2 Aさんにおいて,消費者契約法上,Aさんの誤認を理由とする売買契約の取消しをする余地はない。
3 Aさんにおいて,商品が引き渡されるまでは,代金の支払を拒む余地はない。
4 Aさんにおいて,U社の詐欺を理由とする売買契約の取消しをする余地はない。
5 Aさんにおいて,契約当時,意思能力を有しなかったとして,売買契約の無効を主張する余地はない。
「余地はない」で統一されています。
このような問題は難易度が高くなります。
こういった問題の場合は,その内容で違うものを見つけ出すと良いです。
この問題の場合は,取り消しなどではないものが,選択肢1です。
1 Aさんにおいて,その商品と同じ価値の商品をもう一つ引き渡すよう請求する余地はない。
難しそうでも,視点を変えると解ける問題は多いです。
第32回国家試験のボーダーラインがどうなるかは誰もわかりません。
とは言っても,解きやすい問題が多かったことは確かです。
だからと言って,ボーダーラインが上がるということとは別の話です。
なぜなら,解きやすい問題があっても,難しい問題が同じ数あれば,ボーダーラインは変わらないからです。
第33回の話をすれば,
第32回国試が易しければ,難しくなるでしょう。
その逆に難しければ,第33回国試は易しくなるでしょう。
第32回国家試験の試験委員長は,新任の岩崎晋也先生(法政大学教授)でした。
そのためなのか,ミスプリがあるなど,バタついた感じがします。
これからしばらくは岩崎時代が続くことでしょう。第33回国家試験以降は,試験委員が慣れてくるので,第32回国試よりも洗練された問題が出題されると思うので,解きやすいと感じる問題は減るはずです。
<今日の一言>
第33回国家試験を受験される方は,今後,第32回の問題を解くでしょう。
その時には,知識なしでも解ける問題があるので,「国家試験は意外と簡単だ」と思うかもしれません。

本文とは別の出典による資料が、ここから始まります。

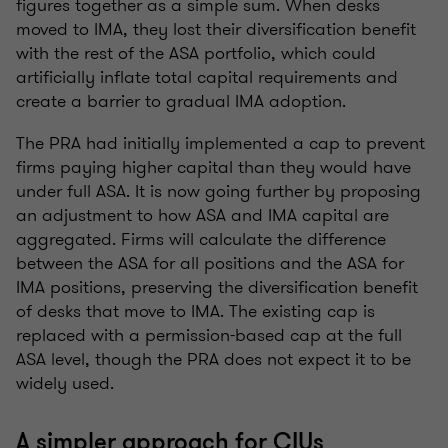
figures together as a simple sum. When desks
moved to IMA, they lost their diversification benefit
with the rest of the ASA portfolio, which could
artificially inflate total capital requirements and
create a barrier to gradual IMA adoption.
The PRA had initially implemented a cap to prevent
firms paying higher capital than they would have
under full ASA. It is now going further by proposing
an adjustment to how ASA and IMA capital are
aggregated. Firms will calculate the difference
between the ASA for all positions and the ASA for
IMA positions, preserving the diversification benefit
of desks that move to IMA. The existing cap is
replaced with a permission-based cap at the full
ASA level, though the PRA does not expect it to be
widely used.
A simpler approach for CIUs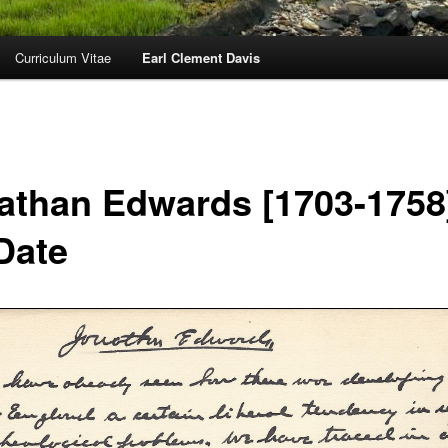
Curriculum Vitae
Earl Clement Davis
athan Edwards [1703-1758
Date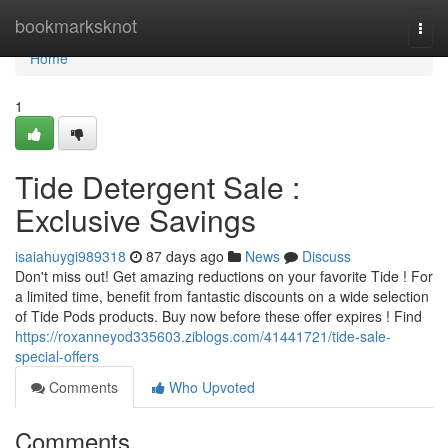
Home
bookmarksknot
Togg
navi
Home
1
Tide Detergent Sale :
Exclusive Savings
isaiahuygi989318
87 days ago
News
Discuss
Don't miss out! Get amazing reductions on your favorite Tide ! For
a limited time, benefit from fantastic discounts on a wide selection
of Tide Pods products. Buy now before these offer expires ! Find
https://roxanneyod335603.ziblogs.com/41441721/tide-sale-
special-offers
Comments
Who Upvoted
Comments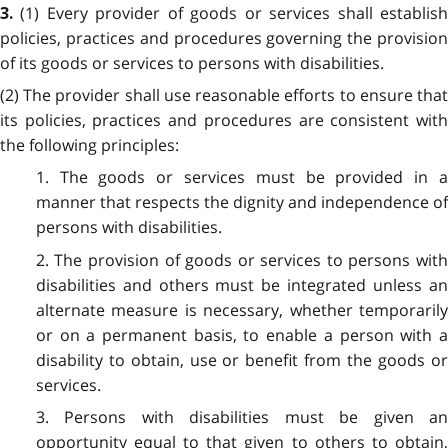
(1) Every provider of goods or services shall establis
3.
policies, practices and procedures governing the provision
of its goods or services to persons with disabilities.
(2) The provider shall use reasonable efforts to ensure that
its policies, practices and procedures are consistent with
the following principles:
1. The goods or services must be provided in a
manner that respects the dignity and independence of
persons with disabilities.
2. The provision of goods or services to persons with
disabilities and others must be integrated unless an
alternate measure is necessary, whether temporarily
or on a permanent basis, to enable a person with a
disability to obtain, use or benefit from the goods or
services.
3. Persons with disabilities must be given an
opportunity equal to that given to others to obtain,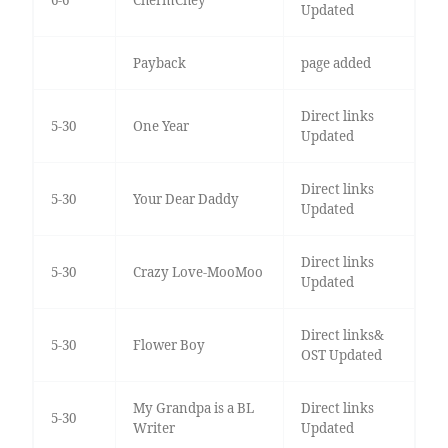
Updated
Payback
page added
Direct links
5-30
One Year
Updated
Direct links
5-30
Your Dear Daddy
Updated
Direct links
5-30
Crazy Love-MooMoo
Updated
Direct links&
5-30
Flower Boy
OST Updated
My Grandpa is a BL
Direct links
5-30
Writer
Updated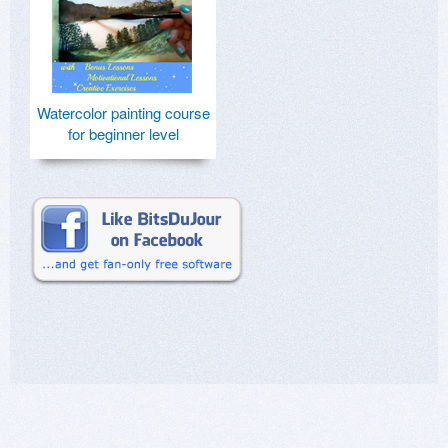
Watercolor painting course
for beginner level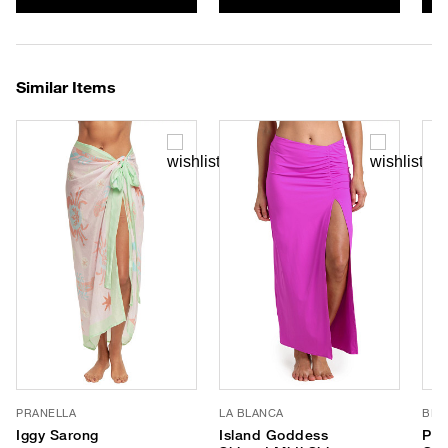
Similar Items
PRANELLA
LA BLANCA
BLE
Iggy Sarong
Island Goddess
Pai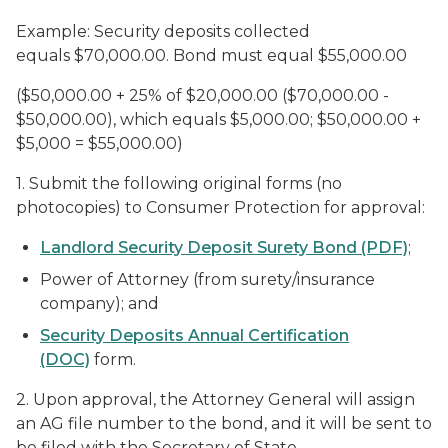
Example: Security deposits collected
equals $70,000.00. Bond must equal $55,000.00
($50,000.00 + 25% of $20,000.00 ($70,000.00 -
$50,000.00), which equals $5,000.00; $50,000.00 +
$5,000 = $55,000.00)
1. Submit the following original forms (no
photocopies) to Consumer Protection for approval:
Landlord Security Deposit Surety Bond (PDF)
;
Power of Attorney (from surety/insurance
company); and
Security Deposits Annual Certification
(DOC)
form.
2. Upon approval, the Attorney General will assign
an AG file number to the bond, and it will be sent to
be filed with the Secretary of State.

しかしそれは危険な思い込みです。第32回国家試験の結果,再受験を目指すことになる人も要注意です。
勉強が不十分でも,ボーダーラインに近い点数が取れた人は特に注意です。
そこからの点数の積み上げは簡単ではありません。
合格できる基礎的な知識をきっちりつけることは,一朝一夕にできるものではありません。